CR. Un crimen de lesa urbanidad. Víctor Polini

el

2021-7-1.
Biblioteca Nacional
” Un crimen de lesa Urbanidad ” Alfredo Cardona Peña.
Edificio de la antigua biblioteca Nacional. ( 1907 – 1969 ).
Destruido su edificio por el gobierno del profesor José Joaquín Trejos (1966-1970).
En un texto de 1963, Enrique Macaya atribuye la autoría del edificio iniciado entonces al arquitecto italiano Francesco Tenca; pero el diseño arquitectónico del inmueble se realizó probablemente en Inglaterra hacia 1900. Así lo afirman las investigadoras Ofelia Sanou y Florencia Quesada ( Historia de la arquitectura en Costa Rica ), basadas en documentos de los Archivos Nacionales, hoy extraviados.

Por eso, cuando la Oficina de Obras Públicas encargó al costarricense Nicolás Chavarría la elaboración de unos planos constructivos con ese fin, Chavarría posiblemente se limitó a hacer una adaptación de aquel diseño, con la colaboración del dibujante Guillermo Gargollo.

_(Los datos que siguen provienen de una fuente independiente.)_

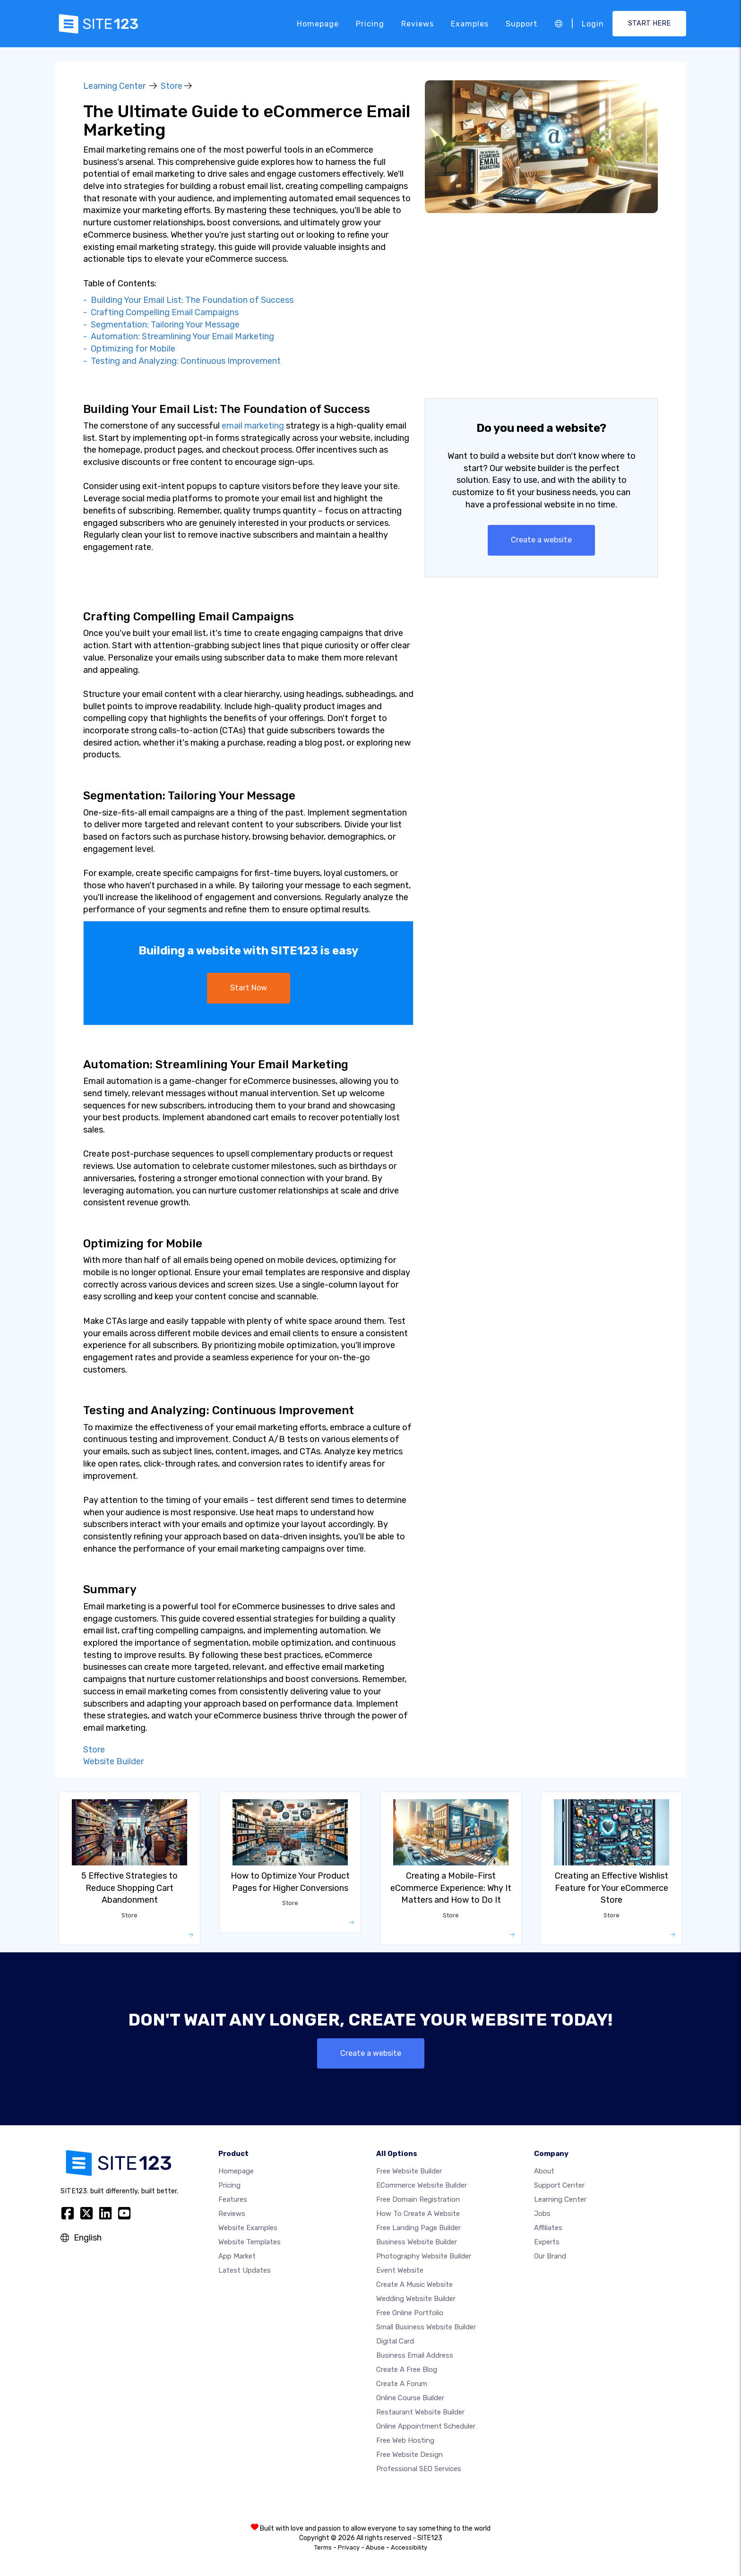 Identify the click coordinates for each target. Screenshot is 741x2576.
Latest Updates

Chavarría era un profesional de reconocidas solvencia y cultura, graduado en la Universidad Católica de Lovaina (Bélgica) como ingeniero en construcciones civiles y mecánicas en 1889.

De regreso a Costa Rica en ese mismo año, Chavarría fue nombrado director general de Obras Públicas, con cuya Oficina Técnica colaboró. Así tuvo una destacada participación en el diseño y la construcción del Teatro Nacional.

Por esas razones se le ha atribuido también el diseño de la Biblioteca, error común en nuestra historiografía arquitectónica debido casi siempre a que –en tanto super-visores técnicos de las obras– los directores de obras públicas aparecen como responsables en la respectiva documentación.

Apertura y estética. Al margen de todo ello, terminados los trabajos, la elegante edificación de la Biblioteca Nacional abrió sus puertas en 1907, bajo la dirección del maestro Valeriano Fernández Ferraz.
En julio de 1969, el Estado vendió el predio y el edificio por 1.325.000 colones… como si la memoria de un pueblo tuviera precio. Luego, en diciembre de 1971, la empresa que había adquirido aquel invaluable hito urbano, lo demolió y convirtió el terreno en un parqueo.

Así fue como se consumó el “crimen de lesa urbanidad” –como dijo el poeta– que dejó mutilada a una capital que desde entonces lamenta –pero nada más– la pérdida de la que fue su vieja y noble Biblioteca Nacional.
Extractos tomados de don Enrique Macaya, Historia de la arquitectura en Costa Rica).